RECORDS FOR PROCESSING Start Marker

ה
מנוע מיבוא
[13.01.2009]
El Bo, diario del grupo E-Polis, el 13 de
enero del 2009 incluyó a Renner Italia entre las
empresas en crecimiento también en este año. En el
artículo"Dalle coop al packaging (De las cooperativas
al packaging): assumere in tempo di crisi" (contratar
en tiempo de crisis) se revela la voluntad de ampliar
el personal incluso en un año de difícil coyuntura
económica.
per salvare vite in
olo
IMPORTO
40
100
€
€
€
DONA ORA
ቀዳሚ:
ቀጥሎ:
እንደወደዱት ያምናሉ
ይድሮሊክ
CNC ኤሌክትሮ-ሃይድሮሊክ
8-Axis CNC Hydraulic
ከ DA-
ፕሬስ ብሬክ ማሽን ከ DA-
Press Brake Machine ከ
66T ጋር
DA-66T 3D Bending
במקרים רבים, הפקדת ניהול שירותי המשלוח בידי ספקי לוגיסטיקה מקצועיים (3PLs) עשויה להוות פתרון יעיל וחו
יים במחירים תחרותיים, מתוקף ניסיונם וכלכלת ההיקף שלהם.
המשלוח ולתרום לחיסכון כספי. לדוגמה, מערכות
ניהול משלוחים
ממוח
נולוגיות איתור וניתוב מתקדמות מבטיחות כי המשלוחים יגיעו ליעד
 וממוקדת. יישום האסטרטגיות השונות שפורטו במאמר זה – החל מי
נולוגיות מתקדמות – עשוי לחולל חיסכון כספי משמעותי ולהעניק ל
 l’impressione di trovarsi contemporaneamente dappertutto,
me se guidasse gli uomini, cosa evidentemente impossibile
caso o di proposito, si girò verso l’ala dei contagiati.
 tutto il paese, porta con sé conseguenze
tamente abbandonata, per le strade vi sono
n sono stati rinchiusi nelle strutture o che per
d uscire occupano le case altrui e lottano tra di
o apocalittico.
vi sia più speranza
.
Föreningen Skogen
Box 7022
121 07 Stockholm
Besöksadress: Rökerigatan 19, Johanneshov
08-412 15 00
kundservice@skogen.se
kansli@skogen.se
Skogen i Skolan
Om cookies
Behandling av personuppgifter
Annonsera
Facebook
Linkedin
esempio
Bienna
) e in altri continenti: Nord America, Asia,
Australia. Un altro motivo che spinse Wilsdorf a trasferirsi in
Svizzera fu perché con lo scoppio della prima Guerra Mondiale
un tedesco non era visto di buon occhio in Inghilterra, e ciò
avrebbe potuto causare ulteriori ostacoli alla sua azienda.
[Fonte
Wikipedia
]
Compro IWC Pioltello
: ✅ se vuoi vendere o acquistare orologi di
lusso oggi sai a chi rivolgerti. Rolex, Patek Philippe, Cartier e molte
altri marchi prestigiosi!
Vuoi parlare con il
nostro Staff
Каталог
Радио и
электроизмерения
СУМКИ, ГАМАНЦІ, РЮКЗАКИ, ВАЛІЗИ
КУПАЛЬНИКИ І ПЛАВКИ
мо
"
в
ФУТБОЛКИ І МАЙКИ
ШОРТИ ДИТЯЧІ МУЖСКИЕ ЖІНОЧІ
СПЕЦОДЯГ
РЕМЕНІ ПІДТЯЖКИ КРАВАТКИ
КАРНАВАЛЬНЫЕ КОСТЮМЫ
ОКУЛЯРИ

RECORDS FOR PROCESSING End Marker

• WHAT THE EXERCISE ASKS: Start at the first line of the material and transcribe each line exactly, stopping once the line containing "avrebbe potuto causare" has been written.

• REPLY TO THE TASK:
ה
מנוע מיבוא
[13.01.2009]
El Bo, diario del grupo E-Polis, el 13 de
enero del 2009 incluyó a Renner Italia entre las
empresas en crecimiento también en este año. En el
artículo"Dalle coop al packaging (De las cooperativas
al packaging): assumere in tempo di crisi" (contratar
en tiempo de crisis) se revela la voluntad de ampliar
el personal incluso en un año de difícil coyuntura
económica.
per salvare vite in
olo
IMPORTO
40
100
€
€
€
DONA ORA
ቀዳሚ:
ቀጥሎ:
እንደወደዱት ያምናሉ
ይድሮሊክ
CNC ኤሌክትሮ-ሃይድሮሊክ
8-Axis CNC Hydraulic
ከ DA-
ፕሬስ ብሬክ ማሽን ከ DA-
Press Brake Machine ከ
66T ጋር
DA-66T 3D Bending
במקרים רבים, הפקדת ניהול שירותי המשלוח בידי ספקי לוגיסטיקה מקצועיים (3PLs) עשויה להוות פתרון יעיל וחו
יים במחירים תחרותיים, מתוקף ניסיונם וכלכלת ההיקף שלהם.
המשלוח ולתרום לחיסכון כספי. לדוגמה, מערכות
ניהול משלוחים
ממוח
נולוגיות איתור וניתוב מתקדמות מבטיחות כי המשלוחים יגיעו ליעד
 וממוקדת. יישום האסטרטגיות השונות שפורטו במאמר זה – החל מי
נולוגיות מתקדמות – עשוי לחולל חיסכון כספי משמעותי ולהעניק ל
 l’impressione di trovarsi contemporaneamente dappertutto,
me se guidasse gli uomini, cosa evidentemente impossibile
caso o di proposito, si girò verso l’ala dei contagiati.
 tutto il paese, porta con sé conseguenze
tamente abbandonata, per le strade vi sono
n sono stati rinchiusi nelle strutture o che per
d uscire occupano le case altrui e lottano tra di
o apocalittico.
vi sia più speranza
.
Föreningen Skogen
Box 7022
121 07 Stockholm
Besöksadress: Rökerigatan 19, Johanneshov
08-412 15 00
kundservice@skogen.se
kansli@skogen.se
Skogen i Skolan
Om cookies
Behandling av personuppgifter
Annonsera
Facebook
Linkedin
esempio
Bienna
) e in altri continenti: Nord America, Asia,
Australia. Un altro motivo che spinse Wilsdorf a trasferirsi in
Svizzera fu perché con lo scoppio della prima Guerra Mondiale
un tedesco non era visto di buon occhio in Inghilterra, e ciò
avrebbe potuto causare ulteriori ostacoli alla sua azienda.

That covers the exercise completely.